Details on Project Orion remain sparse. Fan speculation points toward a setting roughly in the 2080s, with some theories suggesting a shift away from Night City to somewhere like Chicago. None of that has been confirmed by the studio. For now, the original game, patched and expanded over the years, still serves as the main entry point into the universe. Its open-world design, moral choices, and cybernetic upgrades have aged into a more stable experience than many expected at launch, though it never fully escaped the shadow of its troubled debut.

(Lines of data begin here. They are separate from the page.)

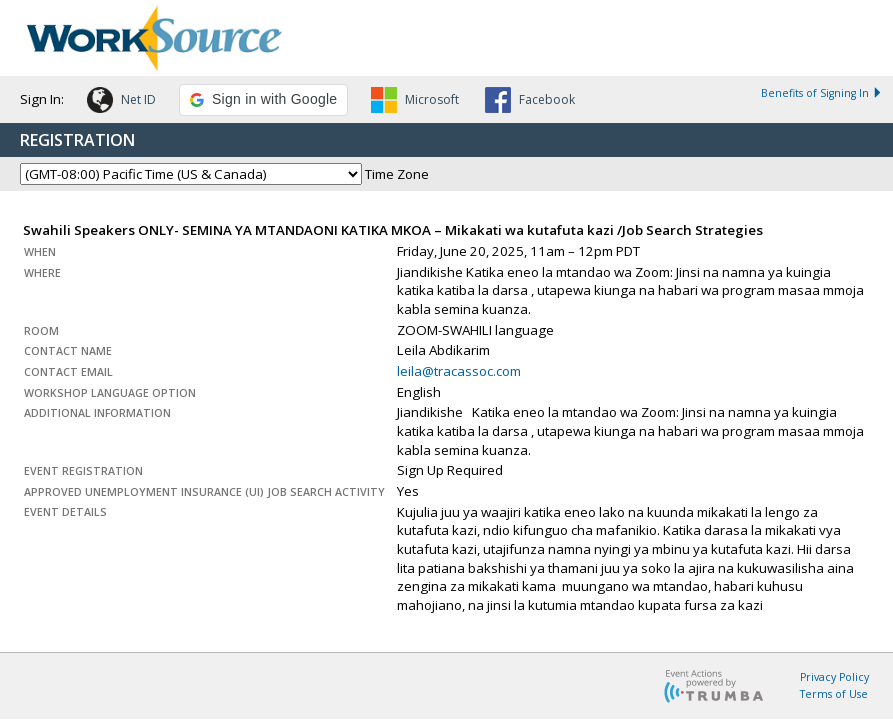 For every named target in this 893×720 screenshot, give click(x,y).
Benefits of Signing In (822, 93)
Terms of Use (834, 694)
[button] (121, 103)
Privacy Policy (834, 677)
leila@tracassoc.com (459, 371) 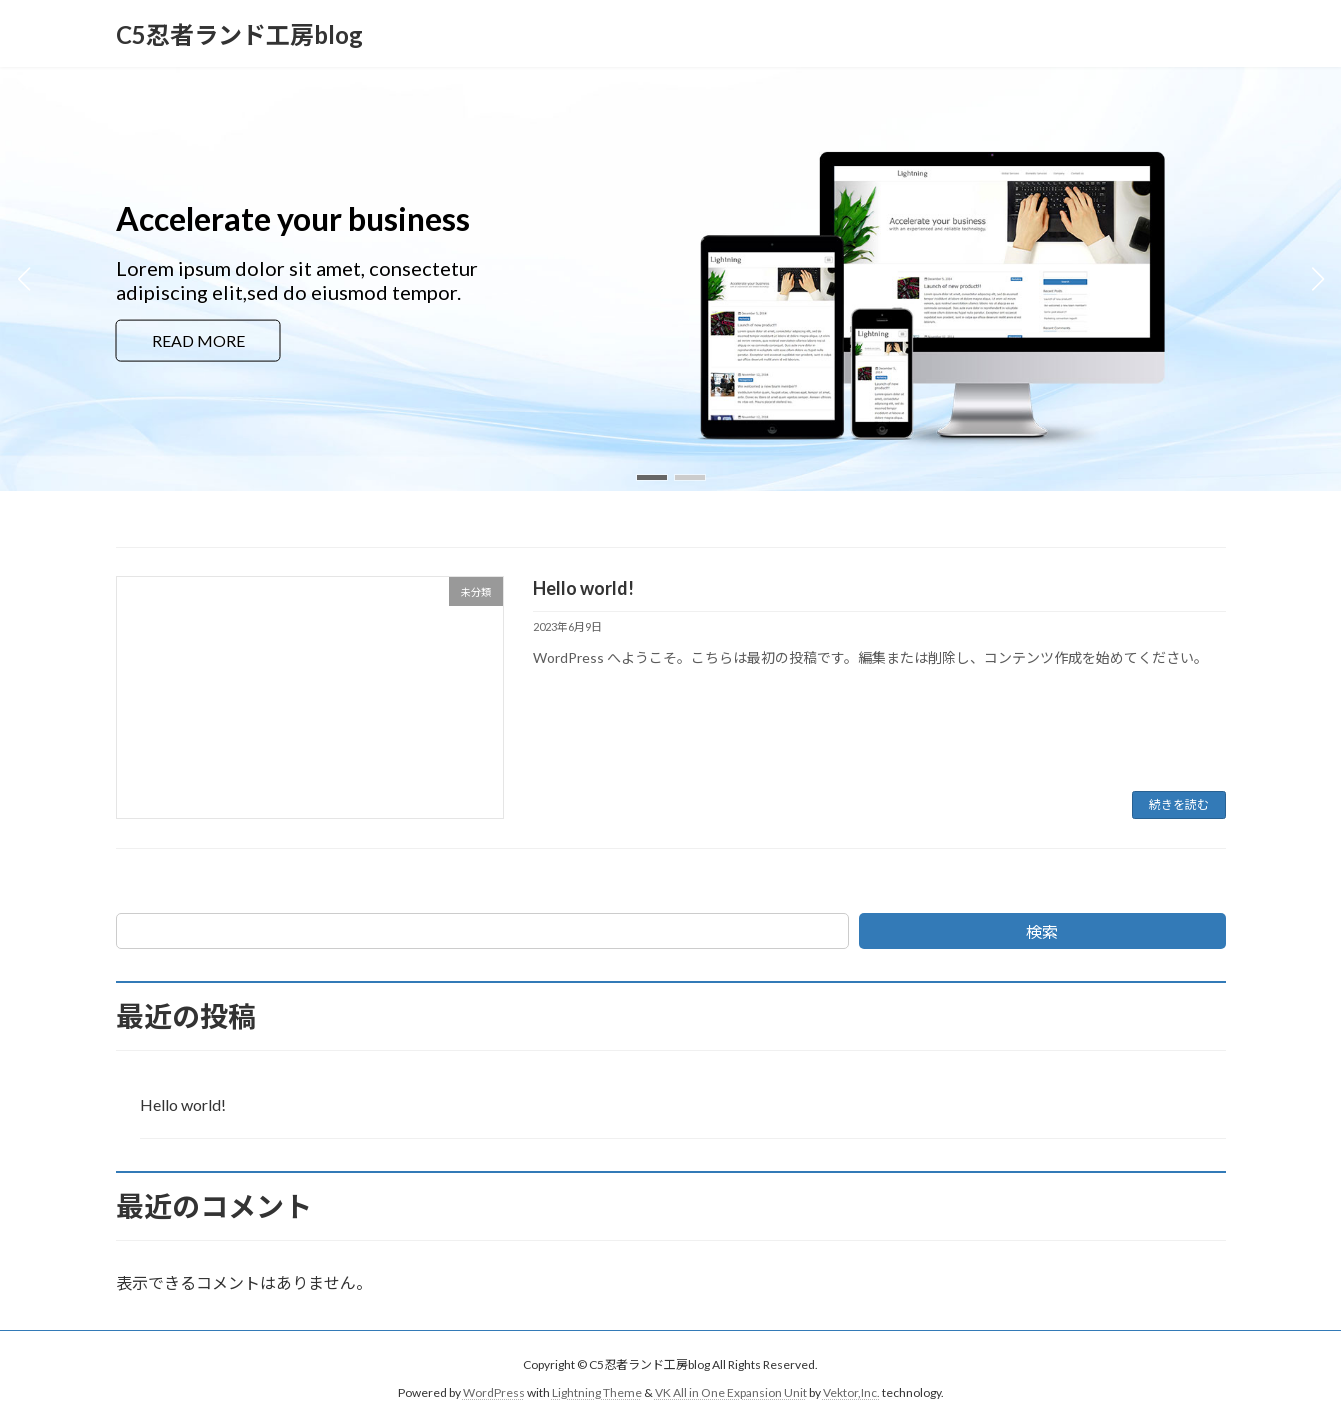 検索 (1042, 931)
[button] (652, 477)
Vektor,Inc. (851, 1392)
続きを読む (1179, 804)
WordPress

The FiGGYZ collectibles will likely appeal most to dedicated players who want physical reminders of their favorite fixers, mercs, and villains. They are not a substitute for new gameplay or story, but they do reflect how Cyberpunk 2077 has managed to sustain interest well into 2026 through a mix of official support and fan-driven extensions. Whether that momentum can carry over to a sequel that meets the heightened expectations built over half a decade is another question entirely.
In the meantime, these small merchandise releases serve as quiet reminders that Night City never really went away. They offer a low-stakes way for chooms to show their loyalty while the larger future of the franchise slowly takes shape behind closed doors at CD Projekt Red.